If you enjoy relaxing in a sauna, you might be tempted to stay for an hour or so.
Despite the health benefits that infrared or traditional sauna brings you, staying too long inside a sauna can affect your health badly. Overstaying in a sauna will actually do you more harm than good.
So how long to stay in the sauna? Let’s find out.
Table of Contents
- How Long Should You Stay in a Sauna?
- How Often Should You Use the Sauna?
- Is It Ok to Sauna Every Day?
- What Happens if You Stay in a Sauna for Too Long?
- Can I Stay in the Sauna for an Hour?
- What Are the Risks Associated With Prolonged Sauna Stay?
- Isn’t More Time in a Sauna a Good Thing?
- What Are the Benefits of Staying in a Sauna for a Short Time?
How Long Should You Stay in a Sauna?
You should stay in a sauna for 10 to 20 minutes. Beginners shouldn’t stay for more than 10 mins. Any longer can make you sick.
Know that overstaying in the sauna doesn’t translate to better results. In fact, it’s the other way around. You’ll be exposing your body to dehydration.
How Often Should You Use the Sauna?
You should use the sauna 3 times a week, maximum. A number of studies show that 3 times a week is ideal for gaining benefits from the sauna bath without endangering your health.
That said if you are suffering from health conditions, or can’t tolerate high temperatures and humidity, then visiting the sauna just once or twice should be fine.
A quick tip: Ensure that you take two full glasses of water before and after every sauna session to keep your body hydrated.
Is It Ok to Sauna Every Day?
It is not safe to go to the sauna every day. However, you can visit saunas for 3 days every week. Not more than that.
If you can’t tolerate high temperatures or if you have health issues, then you should not visit the sauna more than once or twice per week.
What Happens if You Stay in a Sauna for Too Long?
Staying in a sauna for too long exposes your body to dehydration. You can also suffer from heat exhaustion or heat stroke due to overheating.
Overstaying in the sauna may lead to dizziness, light-headedness, increased heart rate, difficulty breathing, fatigue, and sometimes, uneasiness. Should you experience any of the symptoms, leave the sauna immediately.
It’s worth mentioning here that if you have any medical condition, overstaying in a sauna can interfere with the healing process. It is not advisable to step into a sauna at all if you are unwell. You should recover and only after you are completely healthy should you visit the sauna.
If you’ve ever suffered from a heat stroke or a heart attack, then you need to avoid using the sauna completely.
Also read: Infrared Sauna Benefits & Disadvantages (Myths Busted)
Can I Stay in the Sauna for an Hour?
You can’t stay in the sauna for an hour. That’s too long. However accustomed you might be to using a sauna, you still risk suffering from dehydration if you stay for more than 45 minutes.
What Are the Risks Associated With Prolonged Sauna Stay?
Some of the risks associated with prolonged sauna stays include dehydration and blood pressure complications. Blood pressure medication interferes with the usual response of your body to heat exposure. And with dehydration comes a lot of health complications like migraines, dizziness, nausea, and fatigue.

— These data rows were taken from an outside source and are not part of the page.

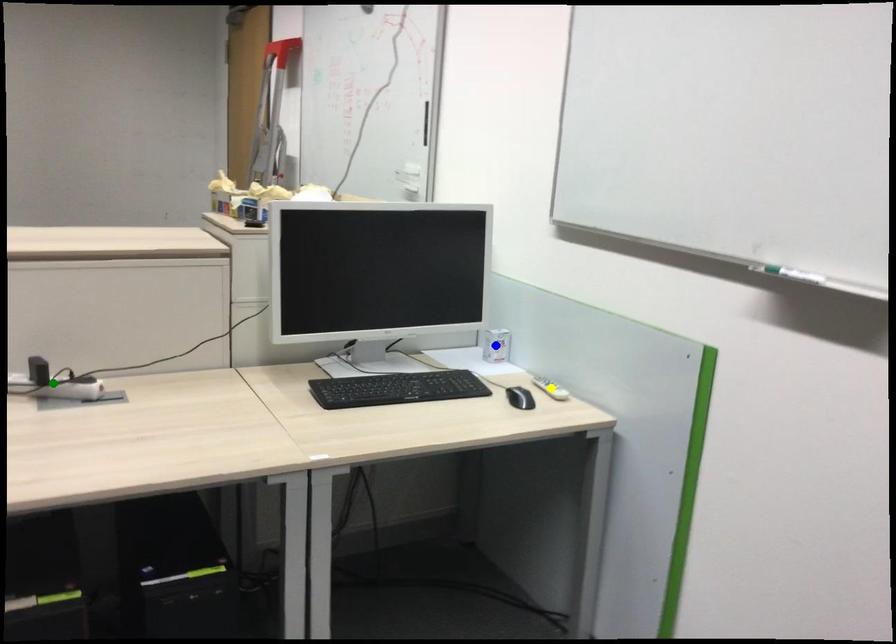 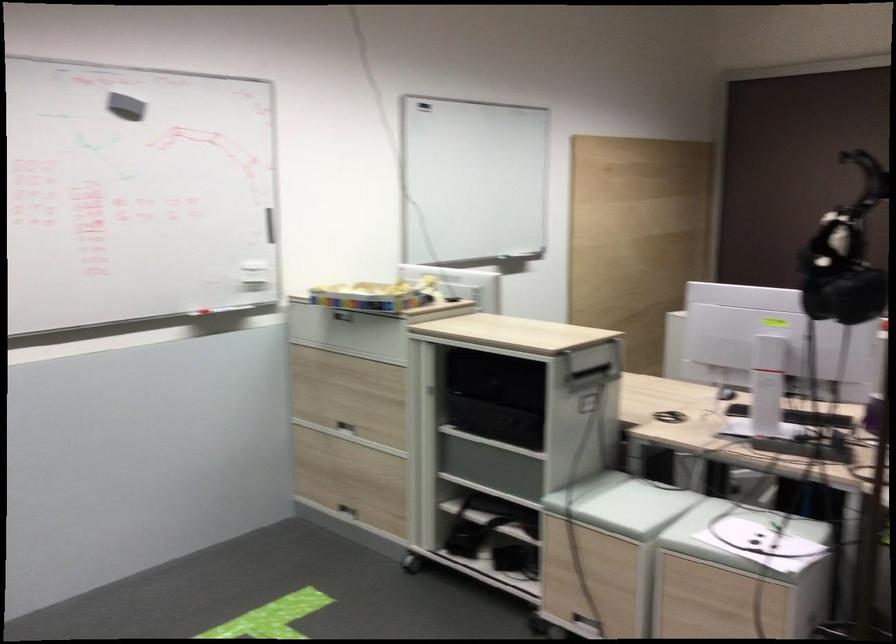 I am providing you with two images of the same scene from different viewpoints. Three points are marked in image1. Which point corresponds to a part or object that is occluded in image2?In image1, three points are marked. Which of them correspond to a part or object that is occluded in image2?Among the three points shown in image1, which one corresponds to a part or object that is no longer visible due to occlusion in image2?

yellow point, green point, blue point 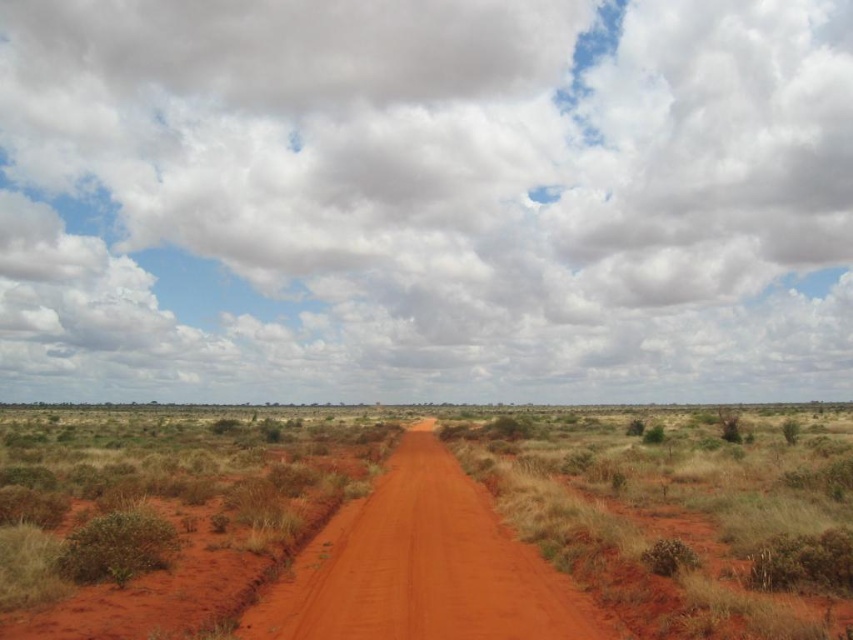 Can you confirm if dusty red dirt road at center is wider than dusty red dirt track at center?

Yes.

Between dusty red dirt road at center and dusty red dirt track at center, which one is positioned lower?

dusty red dirt road at center is below.

Locate an element on the screen. The width and height of the screenshot is (853, 640). dusty red dirt road at center is located at coordinates (428, 524).

Who is lower down, cloudy sky at upper center or dusty red dirt track at center?

dusty red dirt track at center is lower down.

Consider the image. Does cloudy sky at upper center have a greater height compared to dusty red dirt track at center?

Indeed, cloudy sky at upper center has a greater height compared to dusty red dirt track at center.

Where is `cloudy sky at upper center`? The width and height of the screenshot is (853, 640). cloudy sky at upper center is located at coordinates (425, 200).

Based on the photo, between cloudy sky at upper center and dusty red dirt road at center, which one appears on the right side from the viewer's perspective?

cloudy sky at upper center

The image size is (853, 640). Find the location of `cloudy sky at upper center`. cloudy sky at upper center is located at coordinates (425, 200).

Overexposure to heat in the sauna can also cause skin irritation (heat rash) and breathing issues. It can trigger wheezing and chest tightness especially if you have asthma or any other type of lung disease. Open wounds can also start festering.
Isn’t More Time in a Sauna a Good Thing?
More time in a sauna isn’t a good thing. You risk suffering from a variety of illnesses by prolonging your sauna stay. Overheating can lead to dehydration and blood pressure complications, skin irritation, and breathing issues.
What Are the Benefits of Staying in a Sauna for a Short Time?
Staying in a sauna for a short time helps strengthen your immune system, metabolism, and your cardiovascular system. Besides helping you relax, the sauna has many long-term benefits. It helps you flush toxins from your body. It lowers the risks of dementia and Alzheimer’s.
Regular sauna therapy helps boost deep sleep and reduces aging. Your skin becomes clearer. Sauna also helps you burn calories so you might find yourself becoming thinner.
According to a new study, regular sauna sessions help you prevent ailment and early death.
Sauna sessions are great but overexposing yourself to the infrared sauna heat can lead to long-term health complications hence it’s important to stay only for the recommended 10 to 20 mins.
And remember, if you feel uncomfortable, step outside immediately. You can go back to the sauna after 24 hours. Spend that time dehydrating your body by drinking a ton of water.